Multiple execution roles can be on-boarded to a single EMR Serverless application. If you want to control which IAM identities can use each execution role to invoke the emr-serverless:StartJobRun API on an EMR Serverless application, use the administrator IAM role to modify the IAM policy attached to the IAM identity you want to restrict. You can do this by restricting the resources for iam:PassRole action. This action accepts a list of execution role ARNs that the administrator IAM role permits for use with the application. The updated permissions policy would look like the following example.

{ "Version": "2012-10-17", "Statement": [{ "Effect": "Allow", "Action": "iam:PassRole", "Resource": [ "<execution_role_arn_1>", "<execution_role_arn_2>", ... ], "Condition": { "StringLike": { "iam:PassedToService": "emr-serverless.amazonaws.com" } } }] }

If you want to allow all execution roles that start with a particular prefix, such as MyRole, then replace the condition operator StringEquals with the StringLike operator, and replace the execution_role_arn value in the condition with a wildcard * character, such as arn:aws:iam::<AWS_ACCOUNT_ID>:role/MyRole*. All other string condition keys are also supported.

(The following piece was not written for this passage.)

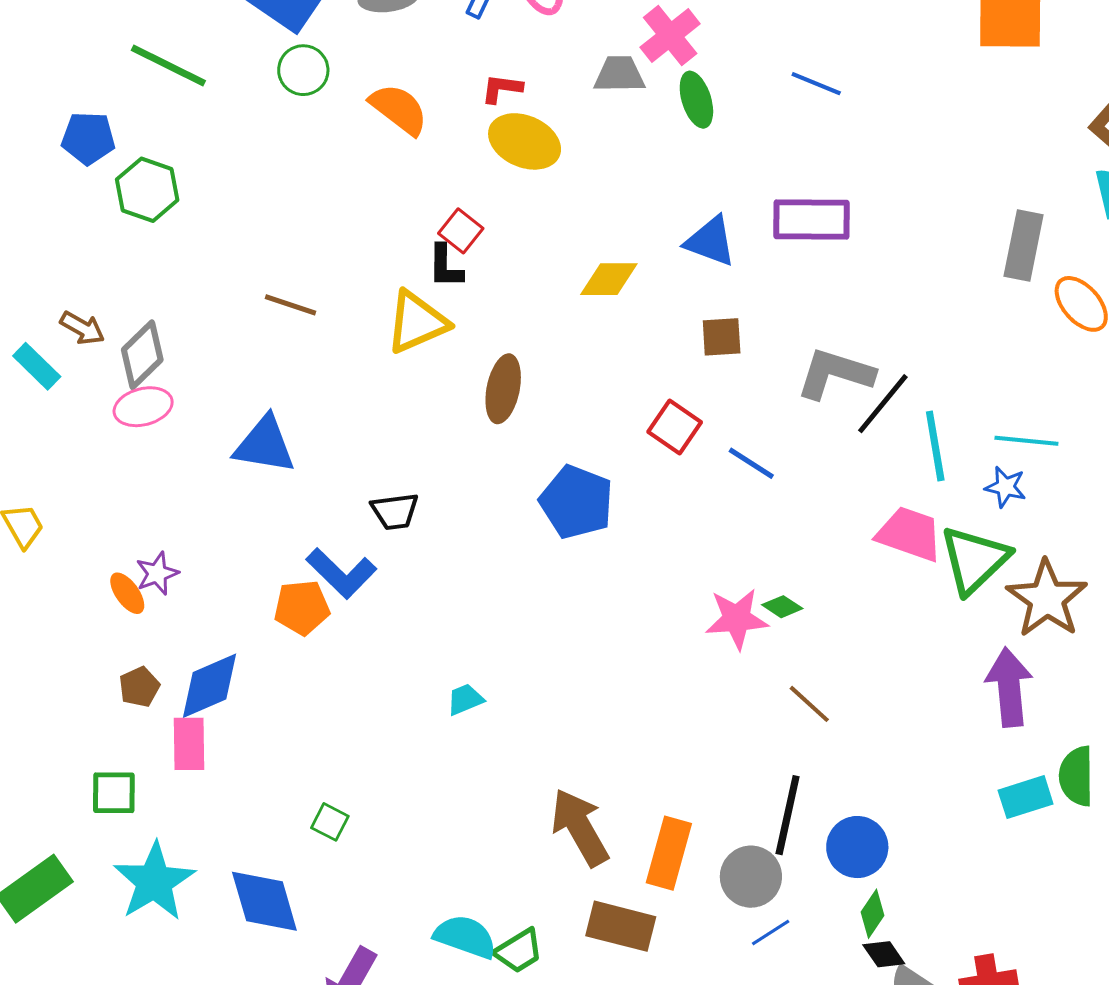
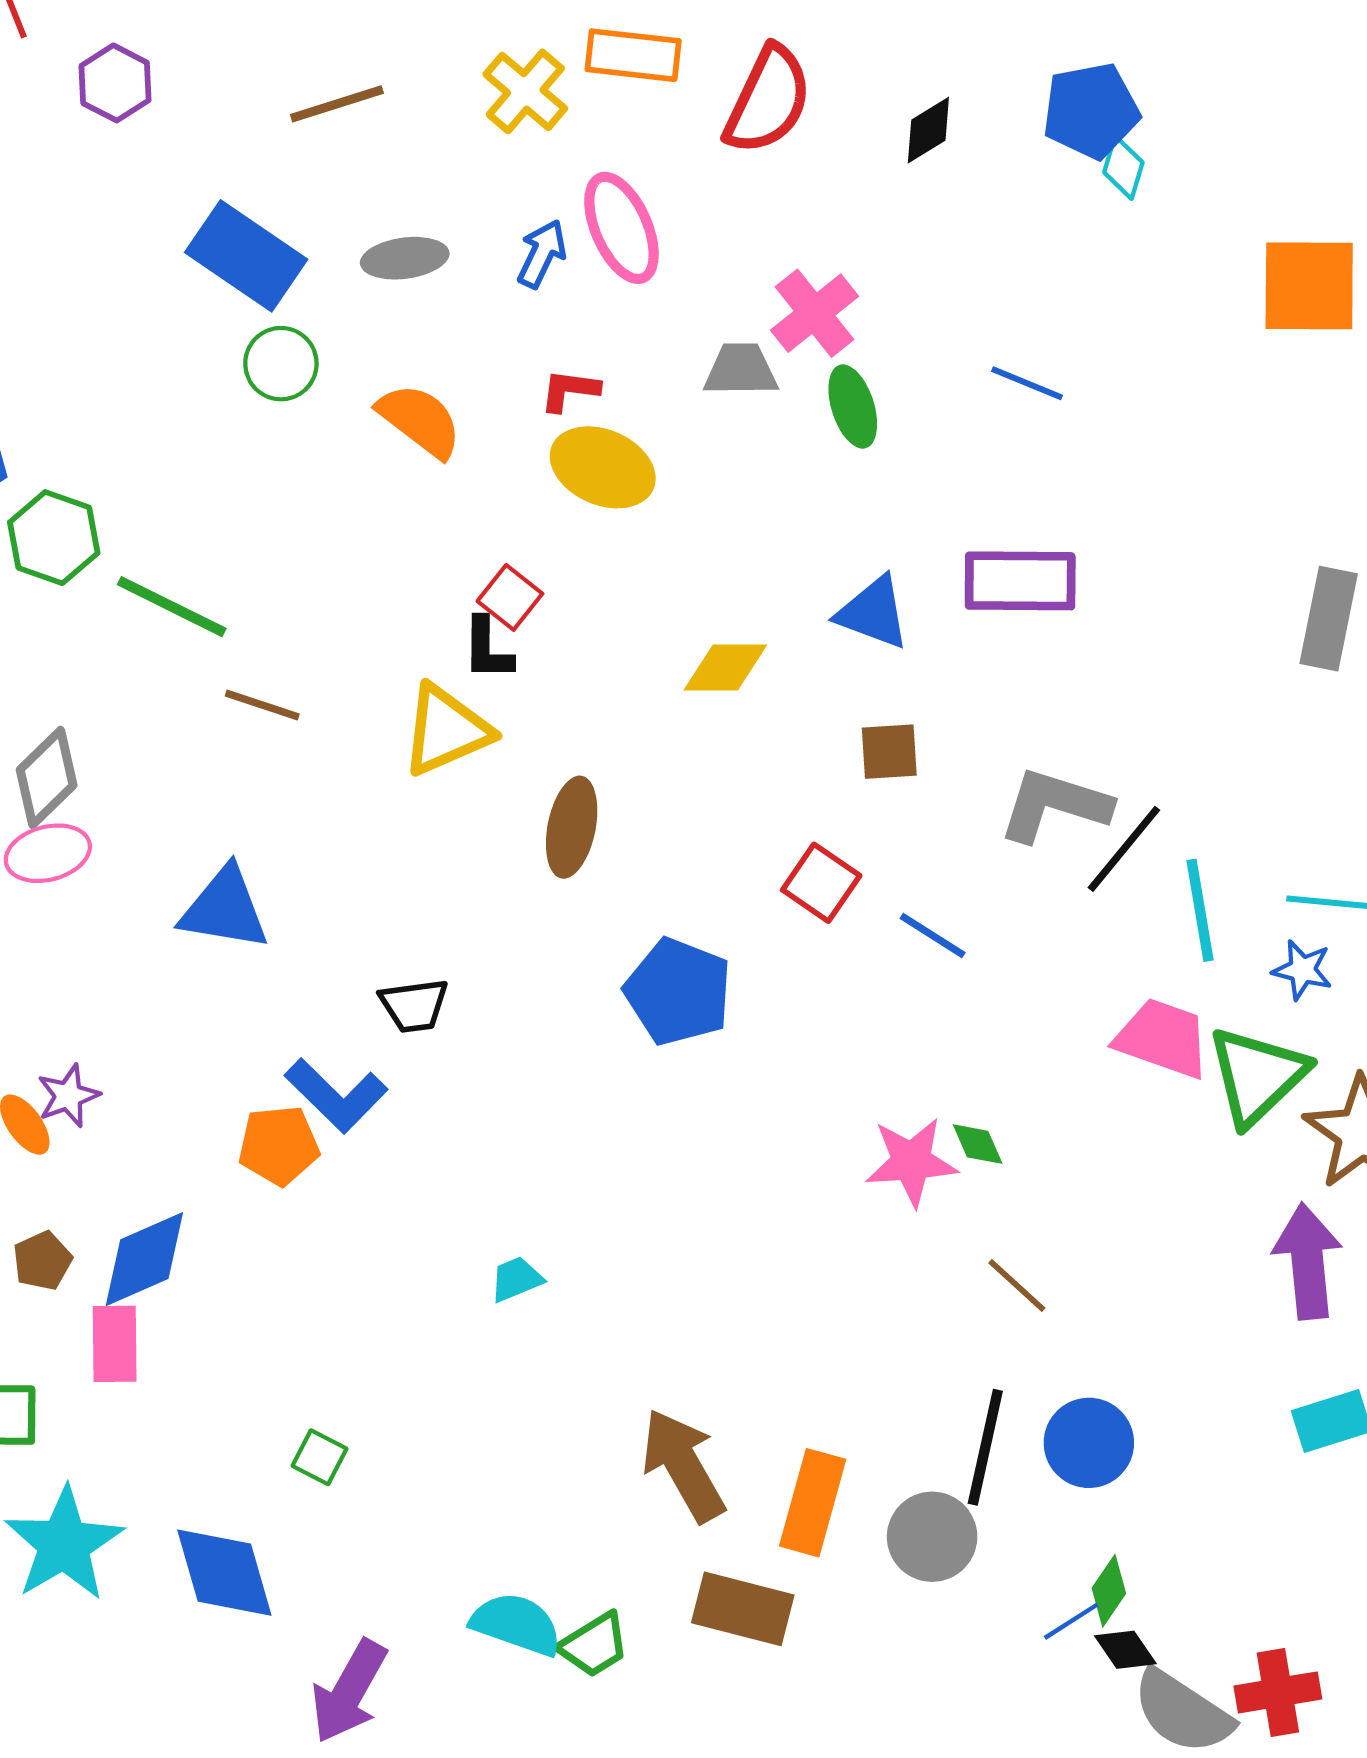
green line: (168, 65) -> (172, 607), moved
green diamond: (782, 607) -> (978, 1144), turned 33
blue circle: (857, 847) -> (1089, 1443), moved
blue line: (771, 932) -> (1071, 1621), moved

Create multiple applications

EMR Serverless provides complete network isolation for jobs running in different applications. We recommend that you run jobs that require different privileges in separate applications. Instead of creating a single multi-tenanted application with multiple execution roles with different levels of privileges, the EMR Serverless administrator can create multiple applications, isolating execution roles with similar privileges into a single application. Then, tenants can be given permissions to use only a specific application and the specific execution roles on-boarded to that application.

EMR Serverless creates full network isolation between jobs belonging to different EMR Serverless applications. In cases where job-level isolation is desired, consider isolating jobs into different EMR Serverless applications.